Look through the listing below and give the number of lines in which "Tirón" occurs, nothing more.

* SUPPLIED DATA *
*-*-*
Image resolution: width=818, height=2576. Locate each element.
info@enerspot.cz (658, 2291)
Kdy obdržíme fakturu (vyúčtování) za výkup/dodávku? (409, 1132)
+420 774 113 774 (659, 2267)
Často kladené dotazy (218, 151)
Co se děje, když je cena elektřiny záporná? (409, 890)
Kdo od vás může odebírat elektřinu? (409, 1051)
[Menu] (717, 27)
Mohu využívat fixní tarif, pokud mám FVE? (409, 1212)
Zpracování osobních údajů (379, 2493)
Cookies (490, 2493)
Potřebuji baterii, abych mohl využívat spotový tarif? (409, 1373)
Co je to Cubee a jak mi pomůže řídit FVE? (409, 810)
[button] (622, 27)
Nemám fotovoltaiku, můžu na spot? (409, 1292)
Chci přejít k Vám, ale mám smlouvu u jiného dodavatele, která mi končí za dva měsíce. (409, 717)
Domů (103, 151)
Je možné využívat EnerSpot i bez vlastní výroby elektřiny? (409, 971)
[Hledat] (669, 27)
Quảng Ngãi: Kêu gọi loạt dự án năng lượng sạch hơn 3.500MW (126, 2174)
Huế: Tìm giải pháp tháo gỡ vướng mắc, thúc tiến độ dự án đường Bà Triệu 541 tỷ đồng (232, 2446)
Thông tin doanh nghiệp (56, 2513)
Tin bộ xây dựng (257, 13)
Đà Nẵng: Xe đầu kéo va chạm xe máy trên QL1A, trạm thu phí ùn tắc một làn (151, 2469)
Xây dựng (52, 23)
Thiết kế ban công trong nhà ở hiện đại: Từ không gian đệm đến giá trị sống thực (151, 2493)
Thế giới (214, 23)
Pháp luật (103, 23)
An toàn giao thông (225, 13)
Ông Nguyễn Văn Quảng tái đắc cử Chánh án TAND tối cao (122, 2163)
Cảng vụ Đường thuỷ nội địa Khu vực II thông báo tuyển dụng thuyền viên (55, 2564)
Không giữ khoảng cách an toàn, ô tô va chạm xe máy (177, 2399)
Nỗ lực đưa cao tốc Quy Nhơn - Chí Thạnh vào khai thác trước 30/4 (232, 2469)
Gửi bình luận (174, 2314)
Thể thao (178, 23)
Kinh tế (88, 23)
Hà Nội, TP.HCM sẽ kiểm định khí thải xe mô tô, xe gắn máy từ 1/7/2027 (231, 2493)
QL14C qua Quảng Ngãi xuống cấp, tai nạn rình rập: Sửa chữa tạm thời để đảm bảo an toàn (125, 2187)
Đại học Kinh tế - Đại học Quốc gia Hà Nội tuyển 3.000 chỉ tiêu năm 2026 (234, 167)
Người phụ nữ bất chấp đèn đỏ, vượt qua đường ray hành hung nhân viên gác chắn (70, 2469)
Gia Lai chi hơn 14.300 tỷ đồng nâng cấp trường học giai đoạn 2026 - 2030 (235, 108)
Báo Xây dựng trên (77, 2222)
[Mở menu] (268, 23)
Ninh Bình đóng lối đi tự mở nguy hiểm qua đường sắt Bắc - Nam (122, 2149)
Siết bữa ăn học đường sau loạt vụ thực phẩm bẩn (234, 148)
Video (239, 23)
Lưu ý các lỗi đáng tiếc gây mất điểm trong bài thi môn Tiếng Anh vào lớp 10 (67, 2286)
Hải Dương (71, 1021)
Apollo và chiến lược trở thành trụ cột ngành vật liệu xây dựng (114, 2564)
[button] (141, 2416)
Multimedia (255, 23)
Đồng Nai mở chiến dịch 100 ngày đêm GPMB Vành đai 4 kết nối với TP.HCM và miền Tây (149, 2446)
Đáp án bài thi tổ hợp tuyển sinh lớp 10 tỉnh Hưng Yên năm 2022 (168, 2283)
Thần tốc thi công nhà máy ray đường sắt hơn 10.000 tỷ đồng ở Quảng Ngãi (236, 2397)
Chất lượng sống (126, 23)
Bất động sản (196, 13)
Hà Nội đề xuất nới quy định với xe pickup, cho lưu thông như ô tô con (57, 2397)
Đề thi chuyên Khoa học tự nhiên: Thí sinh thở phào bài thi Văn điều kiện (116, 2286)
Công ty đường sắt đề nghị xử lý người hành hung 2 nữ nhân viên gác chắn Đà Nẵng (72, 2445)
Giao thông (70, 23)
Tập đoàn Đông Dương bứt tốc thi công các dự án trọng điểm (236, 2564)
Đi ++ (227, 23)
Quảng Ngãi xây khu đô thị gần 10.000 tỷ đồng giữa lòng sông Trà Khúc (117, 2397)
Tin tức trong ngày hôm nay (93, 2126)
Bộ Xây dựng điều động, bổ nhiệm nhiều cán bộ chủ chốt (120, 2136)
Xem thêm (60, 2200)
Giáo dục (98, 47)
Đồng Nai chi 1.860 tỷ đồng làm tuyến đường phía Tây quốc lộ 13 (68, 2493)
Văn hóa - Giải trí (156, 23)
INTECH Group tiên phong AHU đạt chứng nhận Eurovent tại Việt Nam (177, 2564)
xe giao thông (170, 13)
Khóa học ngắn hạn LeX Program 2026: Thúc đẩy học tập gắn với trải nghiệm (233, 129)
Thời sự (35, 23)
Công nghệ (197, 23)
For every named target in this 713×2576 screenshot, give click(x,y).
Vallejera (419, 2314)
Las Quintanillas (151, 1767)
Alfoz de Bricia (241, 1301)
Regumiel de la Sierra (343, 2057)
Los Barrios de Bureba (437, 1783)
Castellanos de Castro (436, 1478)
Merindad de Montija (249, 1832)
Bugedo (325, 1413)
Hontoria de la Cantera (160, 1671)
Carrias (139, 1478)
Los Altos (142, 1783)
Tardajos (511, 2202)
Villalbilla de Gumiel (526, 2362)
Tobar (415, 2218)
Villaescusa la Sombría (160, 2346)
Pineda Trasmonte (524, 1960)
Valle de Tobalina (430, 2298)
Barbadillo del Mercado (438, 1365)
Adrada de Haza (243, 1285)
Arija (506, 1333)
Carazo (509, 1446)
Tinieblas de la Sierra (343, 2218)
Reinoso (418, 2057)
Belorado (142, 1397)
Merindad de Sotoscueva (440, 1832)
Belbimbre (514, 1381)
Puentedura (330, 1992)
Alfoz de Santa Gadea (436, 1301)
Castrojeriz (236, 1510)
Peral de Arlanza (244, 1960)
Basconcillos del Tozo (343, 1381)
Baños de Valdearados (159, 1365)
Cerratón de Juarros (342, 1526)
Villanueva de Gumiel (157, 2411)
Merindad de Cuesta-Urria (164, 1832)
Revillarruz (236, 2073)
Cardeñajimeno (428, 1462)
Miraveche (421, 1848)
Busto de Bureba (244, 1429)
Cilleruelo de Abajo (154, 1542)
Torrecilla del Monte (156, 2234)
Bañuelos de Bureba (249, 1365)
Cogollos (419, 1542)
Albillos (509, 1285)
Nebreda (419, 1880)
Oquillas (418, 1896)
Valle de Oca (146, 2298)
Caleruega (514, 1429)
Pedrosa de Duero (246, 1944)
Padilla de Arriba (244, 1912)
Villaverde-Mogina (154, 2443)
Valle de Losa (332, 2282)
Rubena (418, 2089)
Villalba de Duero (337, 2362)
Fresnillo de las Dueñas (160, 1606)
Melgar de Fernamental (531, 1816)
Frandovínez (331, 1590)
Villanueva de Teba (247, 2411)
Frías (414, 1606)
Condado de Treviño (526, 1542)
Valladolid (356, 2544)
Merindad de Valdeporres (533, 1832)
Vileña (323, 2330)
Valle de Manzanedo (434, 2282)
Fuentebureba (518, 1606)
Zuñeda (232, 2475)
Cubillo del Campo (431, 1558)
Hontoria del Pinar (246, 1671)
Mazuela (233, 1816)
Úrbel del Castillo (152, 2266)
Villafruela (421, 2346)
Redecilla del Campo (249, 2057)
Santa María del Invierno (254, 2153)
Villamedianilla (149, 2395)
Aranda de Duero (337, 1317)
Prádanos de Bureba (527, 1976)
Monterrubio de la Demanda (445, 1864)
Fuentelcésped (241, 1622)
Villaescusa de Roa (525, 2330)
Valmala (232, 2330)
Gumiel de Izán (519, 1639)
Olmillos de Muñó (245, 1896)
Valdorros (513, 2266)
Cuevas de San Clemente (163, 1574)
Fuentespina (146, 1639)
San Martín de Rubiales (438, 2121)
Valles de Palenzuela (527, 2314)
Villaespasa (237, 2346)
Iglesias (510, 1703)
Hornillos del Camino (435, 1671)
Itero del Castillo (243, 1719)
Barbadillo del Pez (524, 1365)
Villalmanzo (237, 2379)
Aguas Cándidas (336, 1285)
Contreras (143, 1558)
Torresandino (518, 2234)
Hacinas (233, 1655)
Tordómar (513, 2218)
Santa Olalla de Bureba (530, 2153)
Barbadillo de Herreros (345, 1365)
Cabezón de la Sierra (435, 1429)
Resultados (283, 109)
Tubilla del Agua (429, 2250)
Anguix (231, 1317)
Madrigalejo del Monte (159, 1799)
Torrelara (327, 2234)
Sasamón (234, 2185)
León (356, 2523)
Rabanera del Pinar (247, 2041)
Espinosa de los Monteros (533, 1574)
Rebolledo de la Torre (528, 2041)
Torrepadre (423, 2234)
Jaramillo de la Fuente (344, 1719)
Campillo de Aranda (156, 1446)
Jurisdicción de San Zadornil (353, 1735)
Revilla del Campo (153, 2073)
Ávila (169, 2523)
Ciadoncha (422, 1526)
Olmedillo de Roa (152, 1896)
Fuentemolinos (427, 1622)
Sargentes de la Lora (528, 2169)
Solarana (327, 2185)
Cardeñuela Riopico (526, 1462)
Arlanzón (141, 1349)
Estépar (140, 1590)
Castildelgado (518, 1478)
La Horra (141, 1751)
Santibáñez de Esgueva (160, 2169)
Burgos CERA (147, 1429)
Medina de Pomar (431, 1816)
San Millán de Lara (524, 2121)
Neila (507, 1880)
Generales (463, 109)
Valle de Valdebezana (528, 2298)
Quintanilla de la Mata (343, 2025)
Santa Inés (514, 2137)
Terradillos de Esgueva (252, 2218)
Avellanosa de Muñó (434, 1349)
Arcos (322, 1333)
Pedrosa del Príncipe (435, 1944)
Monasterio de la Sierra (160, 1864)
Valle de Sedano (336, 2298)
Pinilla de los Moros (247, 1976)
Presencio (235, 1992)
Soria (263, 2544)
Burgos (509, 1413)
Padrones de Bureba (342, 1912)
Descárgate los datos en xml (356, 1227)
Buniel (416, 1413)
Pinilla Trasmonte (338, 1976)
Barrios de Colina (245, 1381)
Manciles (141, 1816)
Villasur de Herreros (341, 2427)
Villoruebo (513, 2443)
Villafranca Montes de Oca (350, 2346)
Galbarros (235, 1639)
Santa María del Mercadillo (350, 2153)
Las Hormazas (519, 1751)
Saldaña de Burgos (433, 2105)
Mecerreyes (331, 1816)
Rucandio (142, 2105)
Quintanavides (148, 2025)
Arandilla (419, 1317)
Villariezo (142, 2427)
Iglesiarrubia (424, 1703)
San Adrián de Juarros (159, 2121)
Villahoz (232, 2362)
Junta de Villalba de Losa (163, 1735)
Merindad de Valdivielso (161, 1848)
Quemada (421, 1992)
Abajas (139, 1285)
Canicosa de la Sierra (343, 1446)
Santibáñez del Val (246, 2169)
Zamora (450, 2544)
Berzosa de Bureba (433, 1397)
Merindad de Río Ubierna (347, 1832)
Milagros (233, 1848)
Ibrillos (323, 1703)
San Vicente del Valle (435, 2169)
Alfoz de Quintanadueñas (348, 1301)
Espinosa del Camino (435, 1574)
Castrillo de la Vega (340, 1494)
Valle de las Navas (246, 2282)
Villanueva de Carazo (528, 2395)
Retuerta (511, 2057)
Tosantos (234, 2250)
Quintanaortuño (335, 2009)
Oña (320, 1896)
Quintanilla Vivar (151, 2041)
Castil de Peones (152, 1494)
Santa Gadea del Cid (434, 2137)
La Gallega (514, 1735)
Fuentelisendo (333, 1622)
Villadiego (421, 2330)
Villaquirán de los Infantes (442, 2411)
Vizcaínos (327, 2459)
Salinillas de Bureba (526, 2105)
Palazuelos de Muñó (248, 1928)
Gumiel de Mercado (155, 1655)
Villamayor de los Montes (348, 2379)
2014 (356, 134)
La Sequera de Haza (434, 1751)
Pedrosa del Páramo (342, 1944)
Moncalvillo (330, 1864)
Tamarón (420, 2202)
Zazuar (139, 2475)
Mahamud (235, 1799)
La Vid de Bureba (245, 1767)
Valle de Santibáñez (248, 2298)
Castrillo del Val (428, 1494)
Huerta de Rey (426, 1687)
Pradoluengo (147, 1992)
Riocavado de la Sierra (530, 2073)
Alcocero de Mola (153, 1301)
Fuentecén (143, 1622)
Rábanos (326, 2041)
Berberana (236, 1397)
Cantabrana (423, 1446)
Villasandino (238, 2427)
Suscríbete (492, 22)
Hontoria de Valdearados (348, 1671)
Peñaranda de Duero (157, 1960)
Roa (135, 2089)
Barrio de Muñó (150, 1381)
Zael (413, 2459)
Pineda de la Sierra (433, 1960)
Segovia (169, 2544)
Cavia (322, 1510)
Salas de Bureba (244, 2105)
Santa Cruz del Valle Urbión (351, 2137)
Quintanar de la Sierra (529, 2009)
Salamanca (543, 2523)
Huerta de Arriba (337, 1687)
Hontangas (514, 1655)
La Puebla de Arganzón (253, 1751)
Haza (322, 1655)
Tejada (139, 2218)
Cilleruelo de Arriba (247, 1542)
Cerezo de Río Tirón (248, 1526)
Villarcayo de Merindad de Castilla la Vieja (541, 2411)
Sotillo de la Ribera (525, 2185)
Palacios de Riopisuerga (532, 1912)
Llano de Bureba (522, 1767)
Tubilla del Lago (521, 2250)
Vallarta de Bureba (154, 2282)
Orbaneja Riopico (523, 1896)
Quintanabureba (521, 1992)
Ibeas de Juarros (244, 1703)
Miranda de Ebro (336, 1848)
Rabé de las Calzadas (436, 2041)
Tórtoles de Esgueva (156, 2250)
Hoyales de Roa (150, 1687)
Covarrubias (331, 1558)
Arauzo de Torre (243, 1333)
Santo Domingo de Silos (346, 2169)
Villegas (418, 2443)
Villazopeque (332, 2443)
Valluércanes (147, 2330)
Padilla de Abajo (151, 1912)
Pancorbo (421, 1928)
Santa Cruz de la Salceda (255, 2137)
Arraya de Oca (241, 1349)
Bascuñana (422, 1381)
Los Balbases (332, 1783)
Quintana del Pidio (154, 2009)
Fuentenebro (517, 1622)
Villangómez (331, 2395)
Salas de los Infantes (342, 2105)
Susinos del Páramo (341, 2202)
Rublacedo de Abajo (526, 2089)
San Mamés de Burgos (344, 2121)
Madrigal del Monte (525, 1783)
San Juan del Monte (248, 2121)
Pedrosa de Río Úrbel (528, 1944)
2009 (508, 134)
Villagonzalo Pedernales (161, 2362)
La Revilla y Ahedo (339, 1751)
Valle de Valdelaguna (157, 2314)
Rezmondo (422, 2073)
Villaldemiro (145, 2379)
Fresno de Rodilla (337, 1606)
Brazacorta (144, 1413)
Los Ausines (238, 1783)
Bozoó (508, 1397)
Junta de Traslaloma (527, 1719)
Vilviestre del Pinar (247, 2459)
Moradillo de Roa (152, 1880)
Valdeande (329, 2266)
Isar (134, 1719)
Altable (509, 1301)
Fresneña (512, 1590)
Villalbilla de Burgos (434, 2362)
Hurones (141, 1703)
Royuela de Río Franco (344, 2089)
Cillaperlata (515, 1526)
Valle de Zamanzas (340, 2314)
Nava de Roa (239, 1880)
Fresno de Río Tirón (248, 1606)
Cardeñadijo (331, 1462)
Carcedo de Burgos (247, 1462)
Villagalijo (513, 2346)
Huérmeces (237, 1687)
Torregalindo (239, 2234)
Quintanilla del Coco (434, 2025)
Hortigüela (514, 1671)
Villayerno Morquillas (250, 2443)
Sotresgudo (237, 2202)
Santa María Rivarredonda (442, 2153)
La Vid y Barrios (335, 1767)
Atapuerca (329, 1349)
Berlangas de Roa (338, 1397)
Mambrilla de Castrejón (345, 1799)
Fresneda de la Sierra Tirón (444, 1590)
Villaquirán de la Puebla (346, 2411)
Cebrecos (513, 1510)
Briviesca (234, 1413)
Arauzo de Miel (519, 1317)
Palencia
*-*-*
* EXERCISE RESPONSE *
3